BIG DATA NOTES

AVAILABILITY AND FAULT TOLERANCE 

High Availability Among hundreds of servers in a GFS cluster, some are bound to be unavailable at any given time. We keep the overall system highly available with two simple yet effective strategies: fast recovery and replication.

Fast Recovery 

Both the master and the chunkserver are designed to restore their state and start in seconds no matter how they terminated. In fact, we do not distinguish between normal and abnormal termination; servers are routinely shut down just by killing the process. Clients and other servers experience a minor hiccup as they time out on their outstanding requests, reconnect to the restarted server, and retry.

Chunk Replication 

As discussed earlier, each chunk is replicated on multiple chunkservers on different racks. Users can specify different replication levels for different parts of the file namespace. The default is three. The master clones existing replicas as needed to keep each chunk fully replicated as chunkservers go offline or detect corrupted replicas through checksum verification.

Master Replication

The master state is replicated for reliability. Its operation log and checkpoints are replicated on multiple machines. A mutation to the state is considered committed only after its log record has been flushed to disk locally and on all master replicas. For simplicity, one master process remains in charge of all mutations as well as background activities such as garbage collection that change the system internally. When it fails, it can restart almost instantly. If its machine or disk fails, monitoring infrastructure outside GFS starts a new master process elsewhere with the replicated operation log. Clients use only the canonical name of the master (e.g. gfs-test), which is a DNS alias that can be changed if the master is relocated to another machine. 

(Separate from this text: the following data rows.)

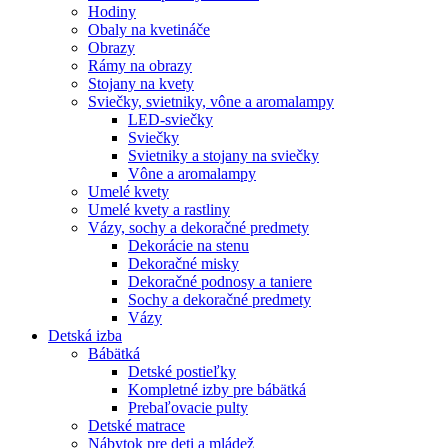
Hodiny
Obaly na kvetináče
Obrazy
Rámy na obrazy
Stojany na kvety
Sviečky, svietniky, vône a aromalampy
LED-sviečky
Sviečky
Svietniky a stojany na sviečky
Vône a aromalampy
Umelé kvety
Umelé kvety a rastliny
Vázy, sochy a dekoračné predmety
Dekorácie na stenu
Dekoračné misky
Dekoračné podnosy a taniere
Sochy a dekoračné predmety
Vázy
Detská izba
Bábätká
Detské postieľky
Kompletné izby pre bábätká
Prebaľovacie pulty
Detské matrace
Nábytok pre deti a mládež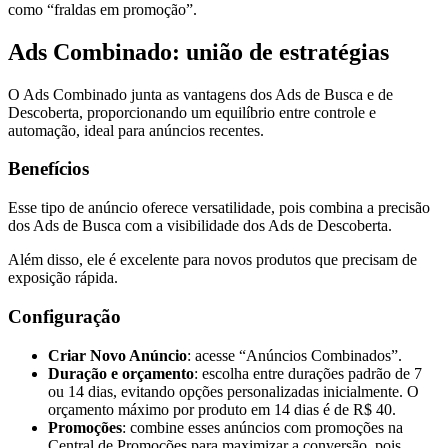
como “fraldas em promoção”.
Ads Combinado: união de estratégias
O Ads Combinado junta as vantagens dos Ads de Busca e de
Descoberta, proporcionando um equilíbrio entre controle e
automação, ideal para anúncios recentes.
Benefícios
Esse tipo de anúncio oferece versatilidade, pois combina a precisão
dos Ads de Busca com a visibilidade dos Ads de Descoberta.
Além disso, ele é excelente para novos produtos que precisam de
exposição rápida.
Configuração
Criar Novo Anúncio
: acesse “Anúncios Combinados”.
Duração e orçamento
: escolha entre durações padrão de 7
ou 14 dias, evitando opções personalizadas inicialmente. O
orçamento máximo por produto em 14 dias é de R$ 40.
Promoções
: combine esses anúncios com promoções na
Central de Promoções para maximizar a conversão, pois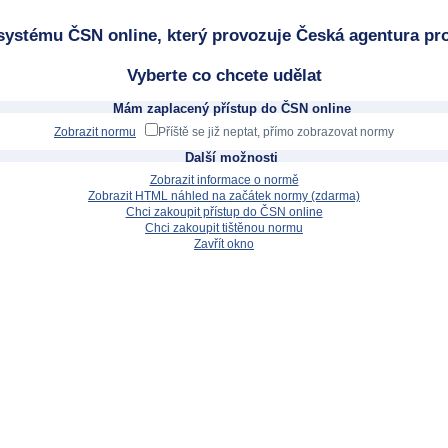
systému ČSN online, který provozuje Česká agentura pro
Vyberte co chcete udělat
Mám zaplacený přístup do ČSN online
Zobrazit normu
Příště se již neptat, přímo zobrazovat normy
Další možnosti
Zobrazit informace o normě
Zobrazit HTML náhled na začátek normy (zdarma)
Chci zakoupit přístup do ČSN online
Chci zakoupit tištěnou normu
Zavřít okno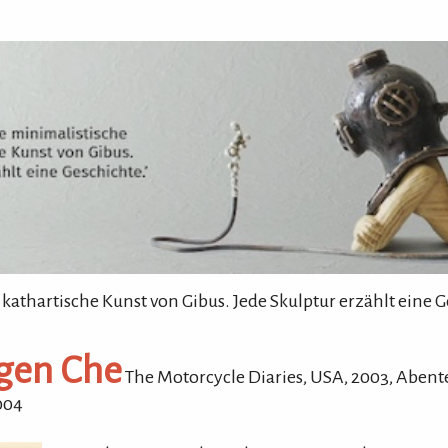
 kathartische Kunst von Gibus. Jede Skulptur erzählt eine G
ngen Che
The Motorcycle Diaries
, USA,
2003
,
Abent
004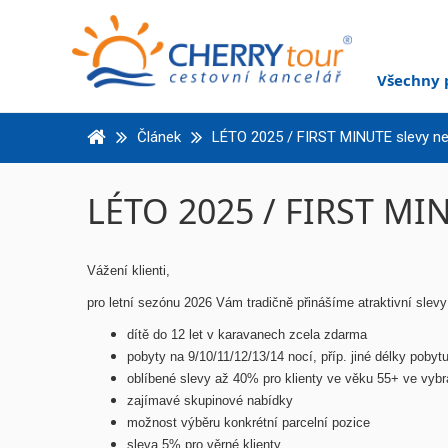
Všechny 
Článek
LÉTO 2025 / FIRST MINUTE slevy ne
LÉTO 2025 / FIRST MIN
Vážení klienti,
pro letní sezónu 2026 Vám tradičně přinášíme atraktivní slev
dítě do 12 let v karavanech zcela zdarma
pobyty na 9/10/11/12/13/14 nocí, příp. jiné délky pobytu
oblíbené slevy až 40% pro klienty ve věku 55+ ve vyb
zajímavé skupinové nabídky
možnost výběru konkrétní parcelní pozice
sleva 5% pro věrné klienty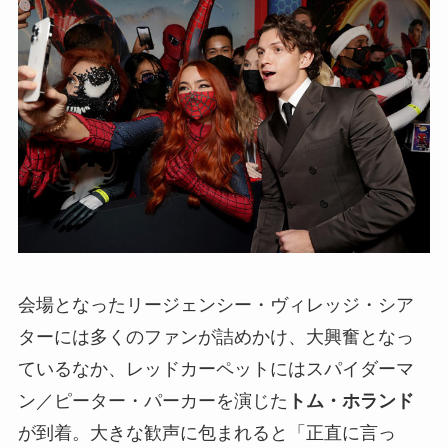
会場となったリージェンシー・ヴィレッジ・シア
ターには多くのファンが詰めかけ、大興奮となっ
ているなか、レッドカーペットにはスパイダーマ
ン／ピーター・パーカーを演じた
トム・ホランド
が到着。大きな歓声に包まれると「正直に言っ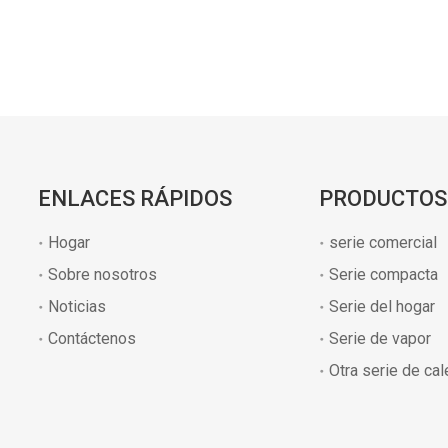
ENLACES RÁPIDOS
PRODUCTOS
Hogar
serie comercial
Sobre nosotros
Serie compacta
Noticias
Serie del hogar
Contáctenos
Serie de vapor
Otra serie de ca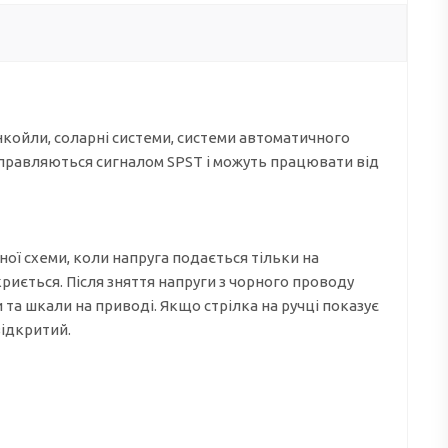
нкойли, соларні системи, системи автоматичного
 управляються сигналом SPST і можуть працювати від
ої схеми, коли напруга подається тільки на
риється. Після зняття напруги з чорного проводу
а шкали на приводі. Якщо стрілка на ручці показує
відкритий.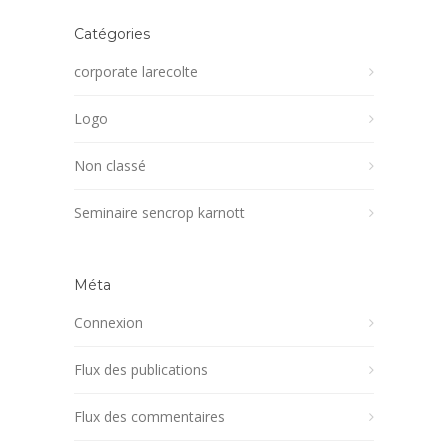
Catégories
corporate larecolte
Logo
Non classé
Seminaire sencrop karnott
Méta
Connexion
Flux des publications
Flux des commentaires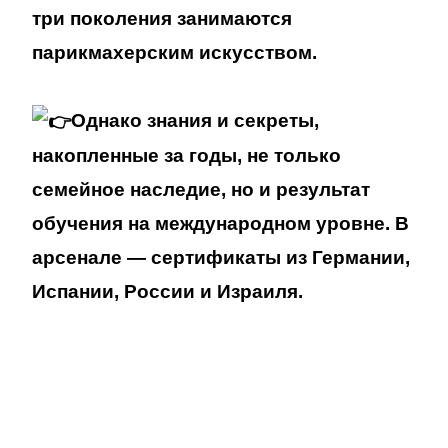
три поколения занимаются
парикмахерским искусством.
Однако знания и секреты,
накопленные за годы, не только
семейное наследие, но и результат
обучения на международном уровне. В
арсенале — сертификаты из Германии,
Испании, России и Израиля.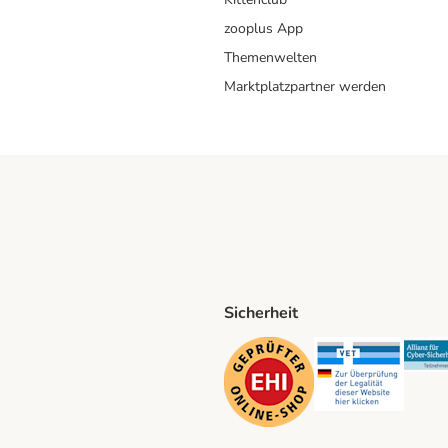
zooplus App
Themenwelten
Marktplatzpartner werden
Sicherheit
ping Method
D Shipping Method
Security
Securit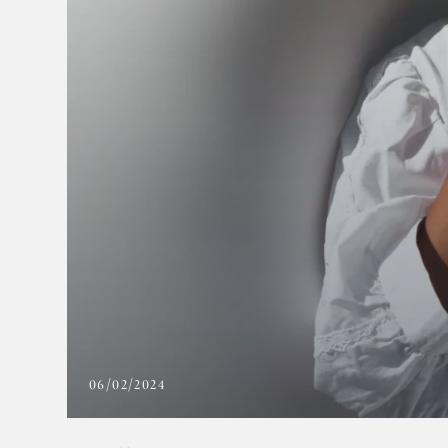
06/02/2024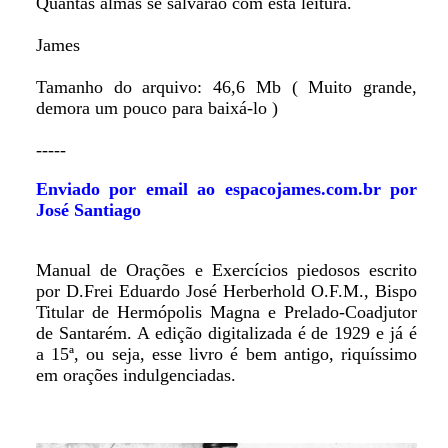
Quantas almas se salvarão com esta leitura.
James
Tamanho do arquivo: 46,6 Mb ( Muito grande,
demora um pouco para baixá-lo )
-----
Enviado por email ao espacojames.com.br por
José Santiago
Manual de Orações e Exercícios piedosos escrito
por D.Frei Eduardo José Herberhold O.F.M., Bispo
Titular de Hermópolis Magna e Prelado-Coadjutor
de Santarém. A edição digitalizada é de 1929 e já é
a 15ª, ou seja, esse livro é bem antigo, riquíssimo
em orações indulgenciadas.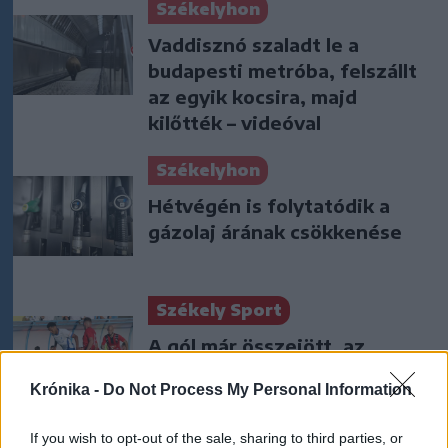
Székelyhon
Vaddisznó szaladt le a
budapesti metróba, felszállt
az egyik kocsira, majd
kilőtték – videóval
Székelyhon
Hétvégén is folytatódik a
gázolaj árának csökkenése
Székely Sport
A gól már összejött, az
áttörés még nem az FK-nak
Krónika -
Do Not Process My Personal Information
(videóval)
If you wish to opt-out of the sale, sharing to third parties, or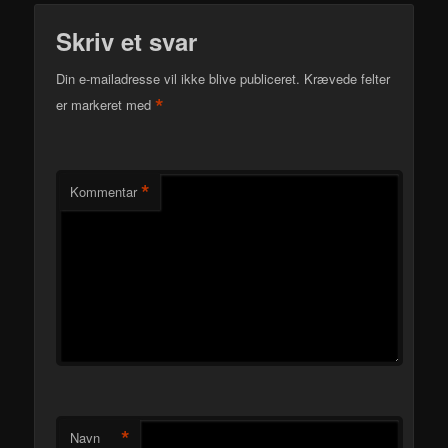
Skriv et svar
Din e-mailadresse vil ikke blive publiceret.
Krævede felter
*
er markeret med
*
Kommentar
*
Navn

Moreover, “shadow” masters provide read-only access to the file system even when the primary master is down.

Data Integrity 

Each chunkserver uses checksumming to detect corruption of stored data. Given that a GFS cluster often has thousands of disks on hundreds of machines, it regularly experiences disk failures that cause data corruption or loss on both the read and write paths. We can recover from corruption using other chunk replicas, but it would be impractical to detect corruption by comparing replicas across chunkservers.

A chunk is broken up into 64 KB blocks. Each has a corresponding 32 bit checksum. Like other metadata, checksums are kept in memory and stored persistently with logging, separate from user data. For reads, the chunkserver verifies the checksum of data blocks that overlap the read range before returning any data to the requester, whether a client or another chunkserver.